The need to engage camp families is greater than ever in today’s digital age. As a camp director, frequent and thoughtful communication leads to happier campers, satisfied parents, and less stressed staff.
Dan Weir, a recognized expert in summer camp planning, visited 25 camps in the summer of 2023. He came away with clear insights on how to effectively engage families before, during, and after camp.
Parents Expect Constant Communication
Parent expectations have rapidly evolved regarding camp communication. Multiple studies have shown that smartphone pings trigger the brain’s dopamine like a drug. Parents rely on frequent updates and become anxious without them.
Camps can no longer take a hands-off or sporadic communication approach. Strategies from even 2015 are now inadequate. Parents expect near real-time updates.
Frequent communication is demanded regardless of demographics or price point. Camps that fail to deliver risk dissatisfied families and losing campers.
Create a Content Calendar
A key foundation is to develop an overarching content calendar and plan, according to Dan. Camps must determine key stories, moments, activities, and messages to convey over the summer.
This involves setting communication goals and priorities. What impression do you want families to have of camp? How can content reinforce your brand? These questions shape created stories.
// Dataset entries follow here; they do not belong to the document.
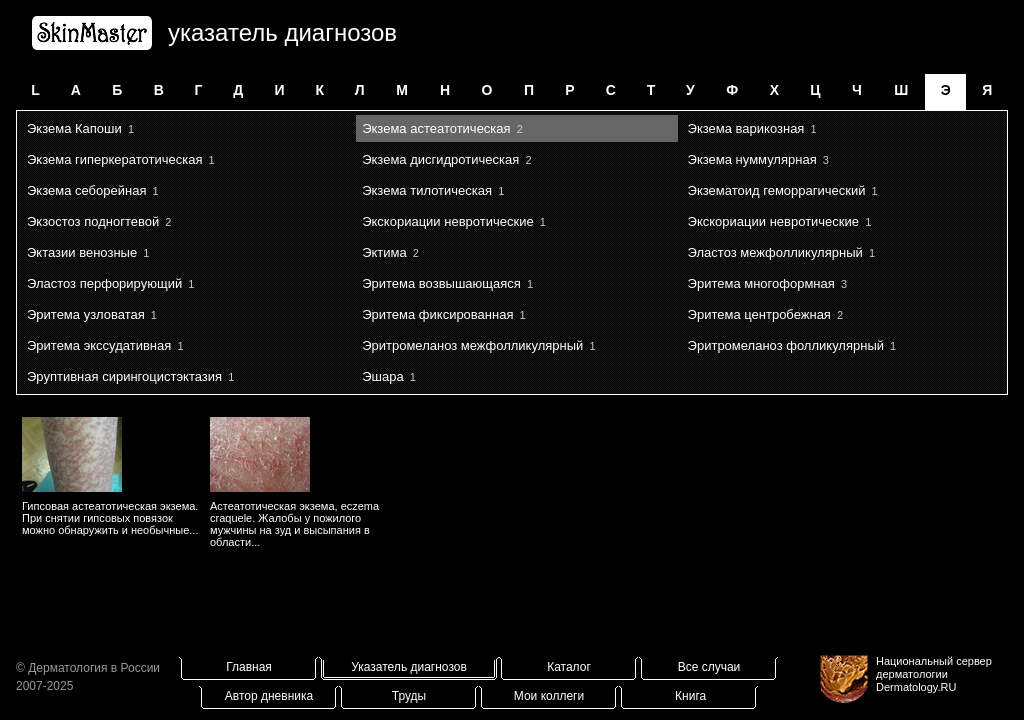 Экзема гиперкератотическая (114, 159)
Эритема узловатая (86, 314)
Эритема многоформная (761, 283)
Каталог (569, 667)
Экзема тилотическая (427, 190)
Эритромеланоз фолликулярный (786, 345)
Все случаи (709, 667)
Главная (249, 667)
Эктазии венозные (82, 252)
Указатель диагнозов (409, 667)
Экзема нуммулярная (752, 159)
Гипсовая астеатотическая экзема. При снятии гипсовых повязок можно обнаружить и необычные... (110, 518)
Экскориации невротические (447, 221)
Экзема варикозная (746, 128)
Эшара (382, 376)
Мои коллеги (549, 696)
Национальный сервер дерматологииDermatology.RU (934, 674)
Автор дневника (269, 696)
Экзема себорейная (86, 190)
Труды (409, 696)
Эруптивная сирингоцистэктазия (124, 376)
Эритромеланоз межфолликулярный (472, 345)
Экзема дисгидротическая (440, 159)
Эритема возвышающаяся (441, 283)
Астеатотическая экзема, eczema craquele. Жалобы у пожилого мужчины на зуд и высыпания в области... (294, 524)
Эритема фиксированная (437, 314)
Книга (690, 696)
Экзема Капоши (74, 128)
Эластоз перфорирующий (104, 283)
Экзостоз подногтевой (93, 221)
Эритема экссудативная (99, 345)
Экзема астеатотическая (436, 128)
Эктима (384, 252)
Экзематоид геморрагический (777, 190)
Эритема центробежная (759, 314)
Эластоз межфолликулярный (775, 252) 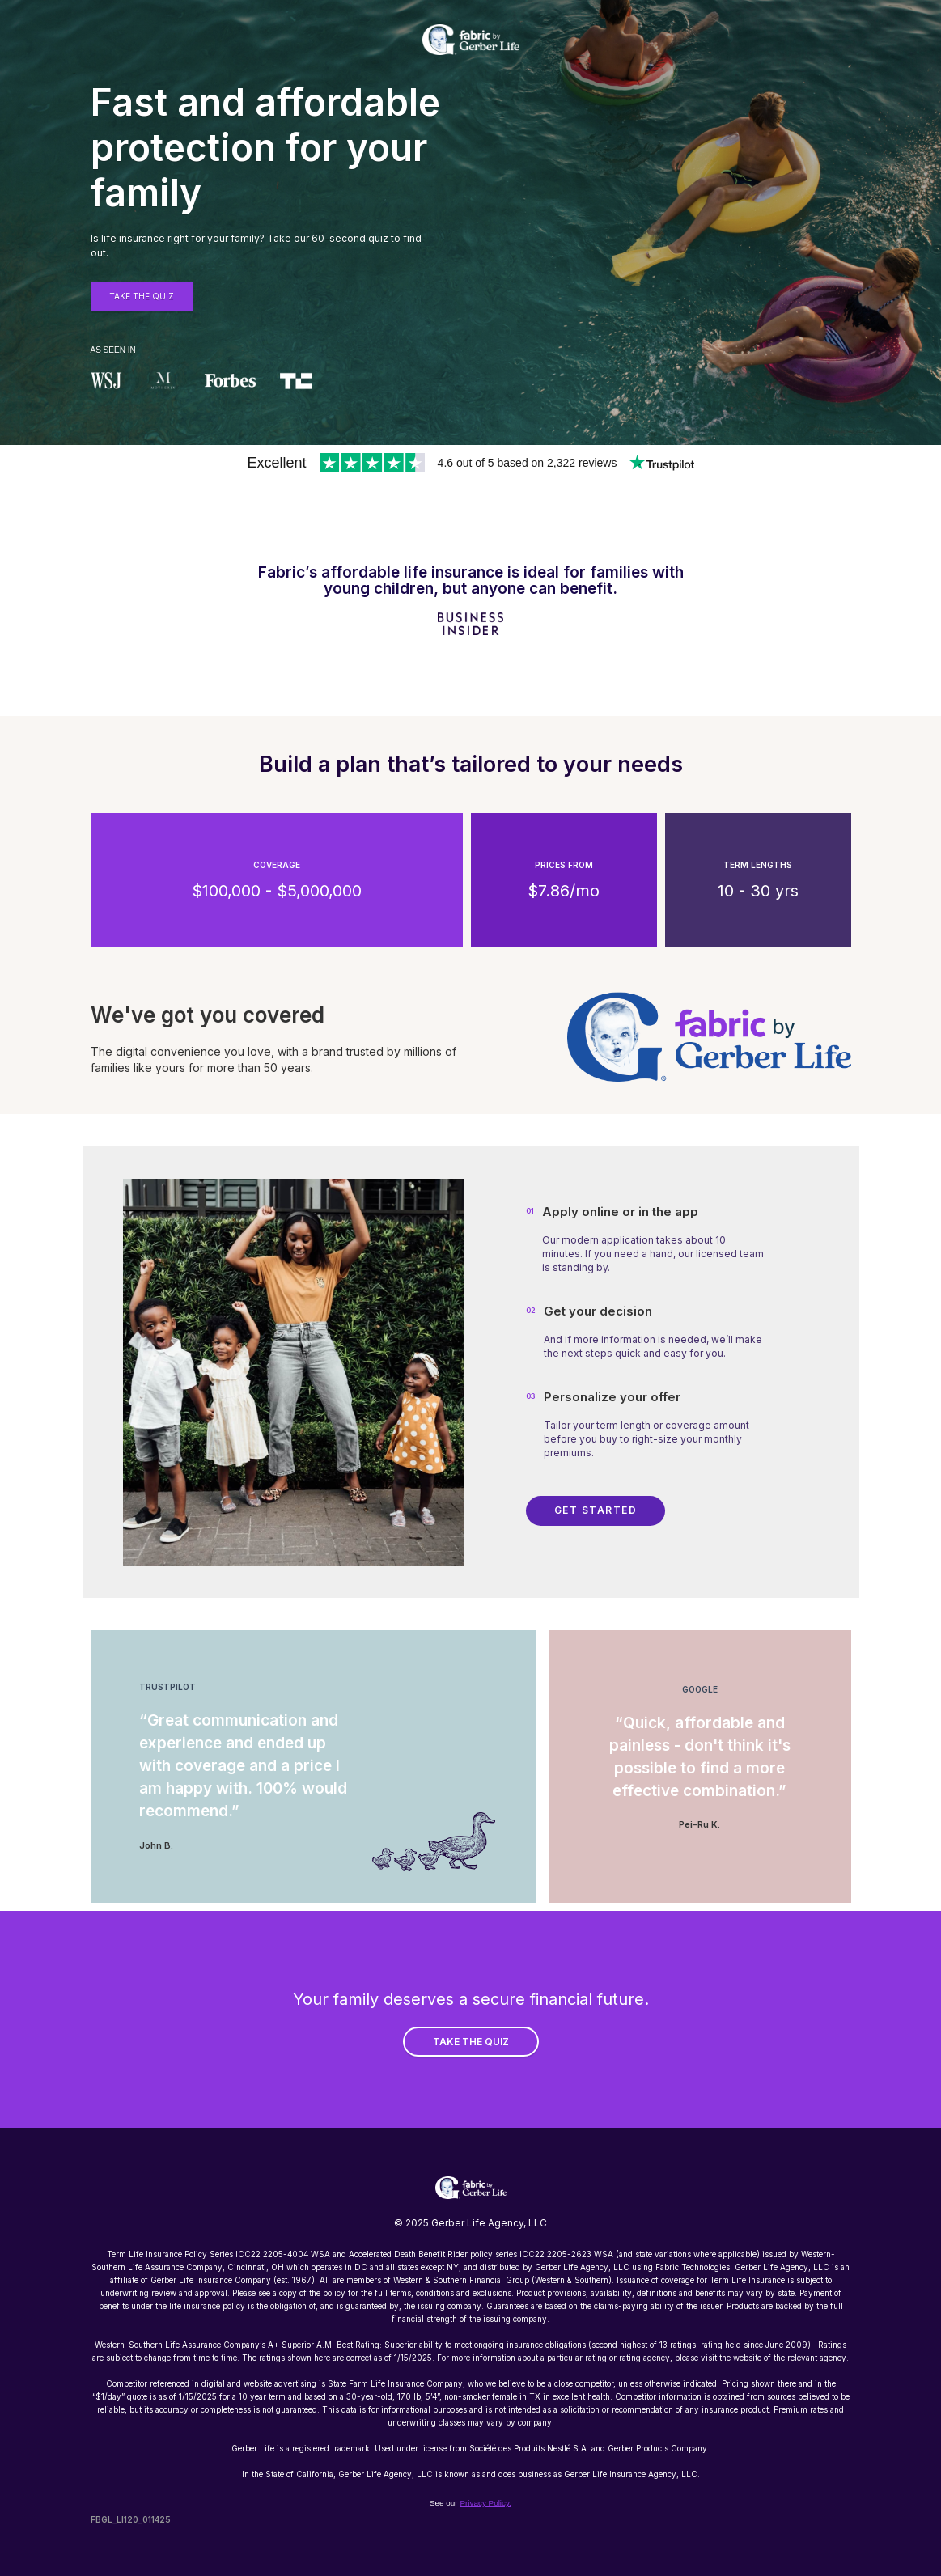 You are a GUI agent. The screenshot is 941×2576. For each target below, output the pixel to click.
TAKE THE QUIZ (471, 2042)
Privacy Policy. (485, 2502)
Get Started (596, 1510)
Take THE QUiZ (141, 296) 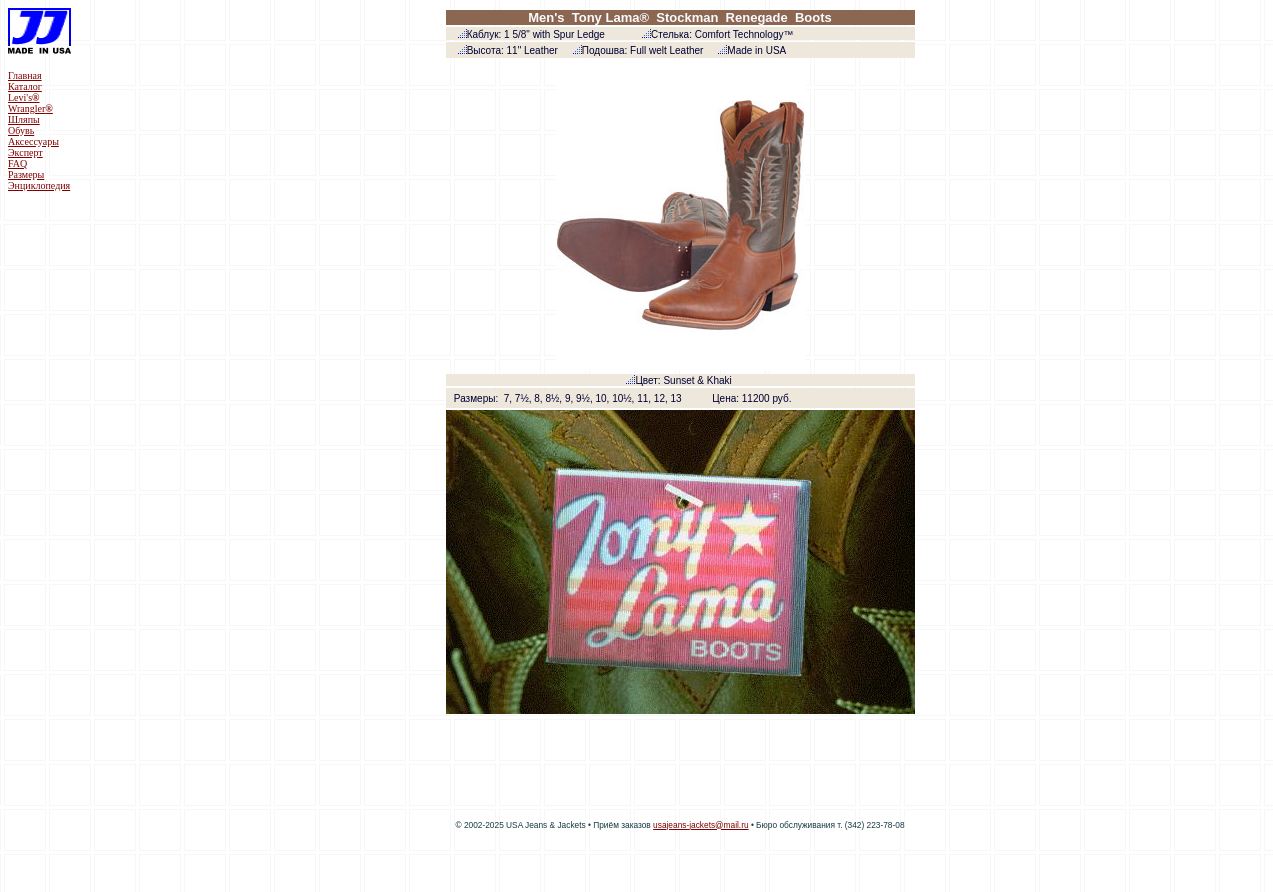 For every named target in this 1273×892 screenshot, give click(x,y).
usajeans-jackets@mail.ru (700, 825)
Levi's (24, 97)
With high-level goals set, map out posting schedules across channels like social media, email, and text alerts. Consistent routines are vital so parents come to rely on cadences. Planning ahead makes frequent engagement manageable versus overwhelming.
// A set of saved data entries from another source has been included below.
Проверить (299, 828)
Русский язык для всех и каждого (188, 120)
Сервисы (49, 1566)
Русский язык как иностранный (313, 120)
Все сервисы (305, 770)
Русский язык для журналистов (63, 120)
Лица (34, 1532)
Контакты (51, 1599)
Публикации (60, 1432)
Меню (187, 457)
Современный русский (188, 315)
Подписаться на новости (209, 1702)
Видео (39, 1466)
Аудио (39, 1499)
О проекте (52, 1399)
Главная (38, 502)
Focus on High-Quality Camp Photos
Photos powerfully convey the camp experience visually to parents. Yet camps must be strategic in capturing and sharing images.
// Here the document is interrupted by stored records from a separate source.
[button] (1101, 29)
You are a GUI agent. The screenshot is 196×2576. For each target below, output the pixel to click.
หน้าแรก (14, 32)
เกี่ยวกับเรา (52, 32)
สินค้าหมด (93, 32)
Dan suggests abundantly shooting in high resolution. Carefully curate the best shots after. Mix fun candids, activities, and camper close-ups. Facial recognition to tag kids is essential, a key feature of Campanion. Simple organization helps parents easily find their child.
While camps may limit tech for unplugged experiences, parents still want photo updates. The right balance reassures parents while kids focus on real connections.
Send Concise, Consistent Camp Updates
Brief daily text and app updates are useful for essential logistics and announcements. However, Dan offers guidelines to prevent annoyance:
- Keep the updates concise
- Maintain consistent update cadences
- Use a positive tone and avoid long blocks of text
- Only send immediately important details like the next day’s theme
- Never send late-night updates
Updates should help parents prepare their child with needed details. Missing key info frustrates parents. Provide essentials so parents feel involved, not surprised.
Meet Families on Social Media
While tactical updates are important, camps can’t overlook social media. Platforms like Facebook, Instagram, and TikTok reach distinct audiences.
Parents skew toward Facebook while campers like Instagram and TikTok. Camps must have a presence on all major channels. By meeting families where they already are online, camps integrate into life.
Each platform needs unique content scheduling and formats. But maintain a consistent voice across the channels. Planning social media content on an overall calendar makes it manageable rather than ad-hoc.
Give it Time
It’s important to remember that the transition back to school is a process, and it may take some time for kids to fully adjust. Remind parents to be patient and understanding and to work with their kids to look back on their summer camp experience as a time of growth and fun.
Get Creative with “Camp News”
In addition to public social media, camps should develop private communication channels for families like:
- Camp blogs
- Email newsletters
- Personalized memory books/emails
- Activity/progress update emails
These allow intimate, detailed sharing. Don’t fear “oversharing” stories, moments, photos, and updates. Today’s parents crave camp specifics. Meeting this need earns lifelong loyalty.
Make it Easy to Give Feedback
In an era of instant online reviews, camps must make giving feedback easy. Dan advises having visible contact links, phone numbers, and feedback options. Respond to concerns promptly.
Also proactively survey parents to identify improvements. Making families feel heard allows addressing issues before small frustrations escalate.
Seriously Consider All Feedback
What matters as much as gathering feedback is how camps respond. Have a protocol to respectfully resolve concerns whenever feasible.
Also, showcase positive feedback like reviews and testimonials. This highlights what the camp does well and communicates value to parents.
Regularly soliciting varied feedback keeps camps connected to parent sentiment for continual improvement.
Strategically Plan Communications in Advance
Dan urges camps to develop a comprehensive communication strategy before camp, not reactively scramble once parents ask questions.
Thoughtful planning requires foresight. Key steps include:
- Creating a cross-channel content calendar
- Mapping posting schedules
- Integrating camp news features
- Making two-way feedback channels
Proper platforms and rhythms allow focusing on content rather than logistics. Consistent routines also breed parent familiarity and trust.
While demanding, robust communication has dividends in happy families, excited campers, and growing enrollment. It conveys an inclusive, connected camp community that gives parents peace of mind. In turn, parents become partners in delivering amazing camp experiences.